Sans filtre – Critique aisée n°250

temps de lecture : 2 minutes

critique aisée n°250

Sans filtre
(Triangle of sadness)
Ruben Ostlund- 2022 – 149 minutes
Palme d’or du Festival de Cannes 

Ce n’est pas parce que j’en suis à ma 250ème critique aisée que je suis devenu critique professionnel ; la preuve, c’est que je me refuse encore à juger un film sur ses intentions et que je persiste à le critiquer subjectivement – comment faire autrement ? – d’après le résultat perçu.

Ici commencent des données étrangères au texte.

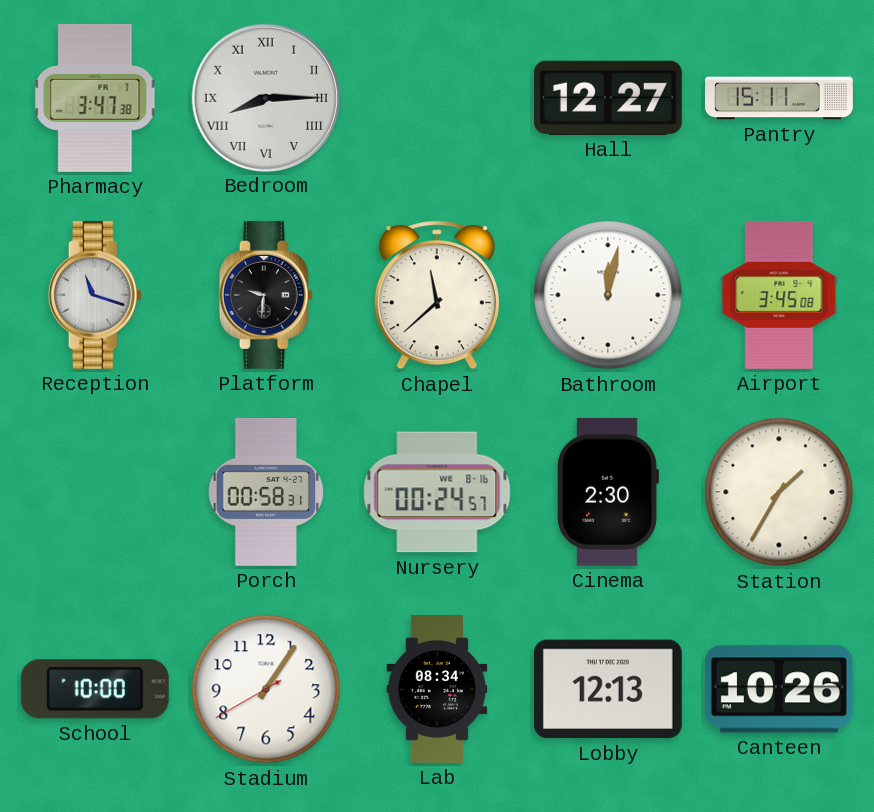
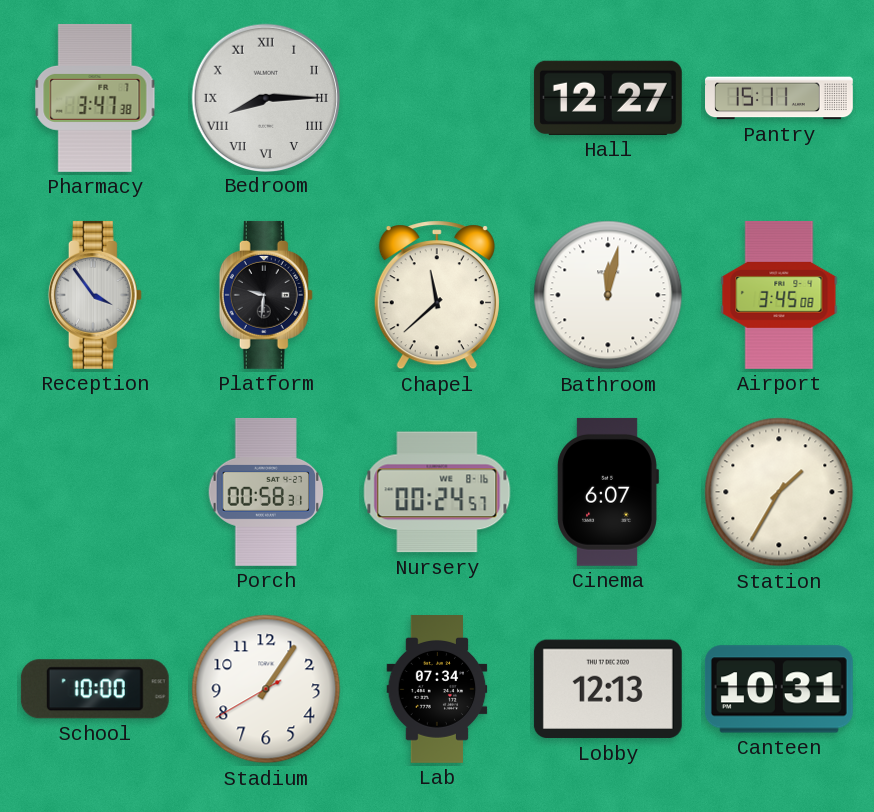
Reception: 11:18 -> 3:54
Cinema: 2:30 -> 6:07
Lab: 08:34 -> 07:34
Canteen: 10:26 -> 10:31
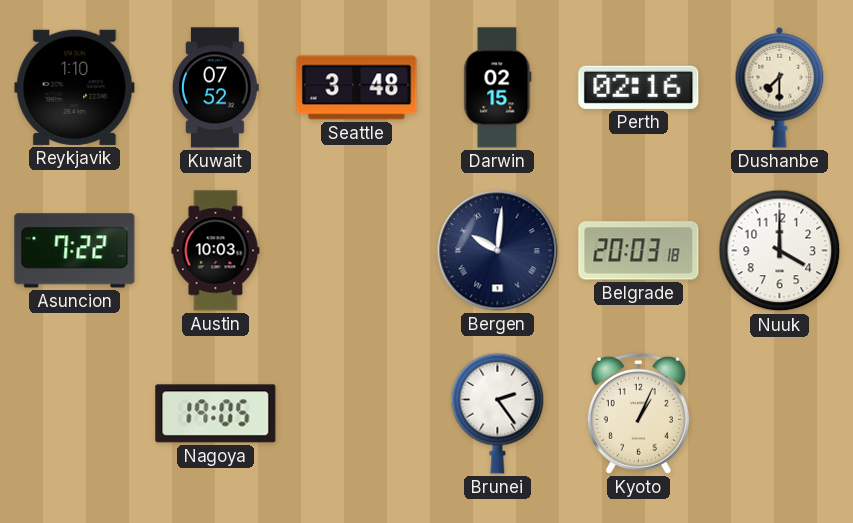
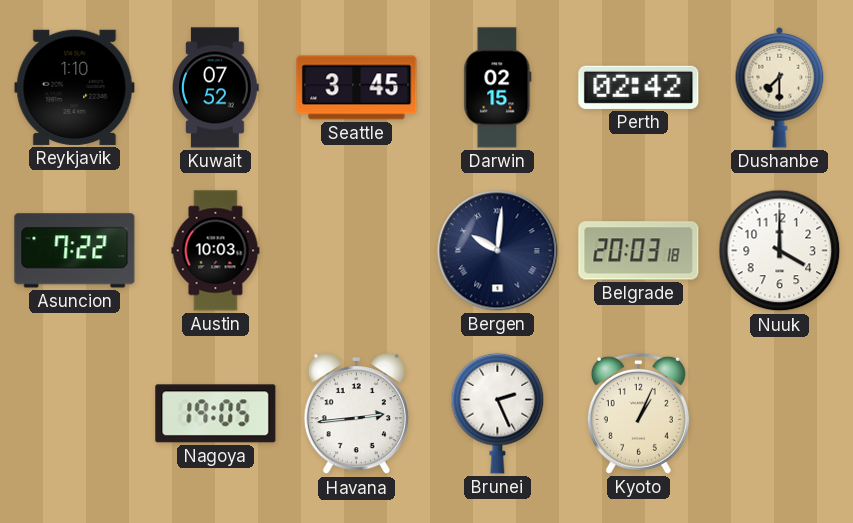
Seattle: 3:48 -> 3:45
Perth: 02:16 -> 02:42
Havana: none -> 2:44
Brunei: 2:24 -> 2:26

Ouais, Sans filtre est une critique acide de la société ultra-riche, de ses ultra-serviteurs et de ses parasites.
Ouais, Sans filtre est une étude sarcastique des quelques caractères, qu’autrefois vous et moi aurions considérés comme exagérément caricaturaux, mais qui, à en croire les magazines spécialisés, les réseaux sociaux et les émissions de télévision de M6, existent véritablement et mènent effectivement le monde : les oligarques russes et milliardaires, jouisseurs sans vergogne, les très vieux, très distingués et probablement un peu anoblis qui jouissent d’une douce et méritée retraite après avoir fait fortune dans les bombes, mines et grenades, les mannequins et mannequines, mesquins et stupides qui vivent la vie des ultra-riches en se photographiant pour le plus grand abrutissement d’une génération décérébrée, les domestiques prêts à toutes les couleuvres pour obtenir le pourboire ultra-généreux qui soignera leur ego, les esclaves immigrés qui nettoient, frottent, grattent, récurent les ultra-déjections du monde du dessus pour nourrir leur famille restée au pays…
Ouais, Sans filtre, c’est cela avec en plus, Ile des Esclaves moderne, la mise cul par-dessus tête de tout ça, le renversement de cette hiérarchie quand l’imprévu, la catastrophe survient et que ne comptent plus que l’habileté à faire du feu ou à pêcher, et finalement, peut-être le meurtre qui empêchera le retour à la situation antérieure.
Ouais, Sans filtre est un film plein de louables intentions : nous faire toucher du doigt la stupidité d’un monde fondé sur l’argent, l’image et la cupidité, nous faire réaliser sa fin inéluctable, ou du moins l’impossibilité de sa perpétuation.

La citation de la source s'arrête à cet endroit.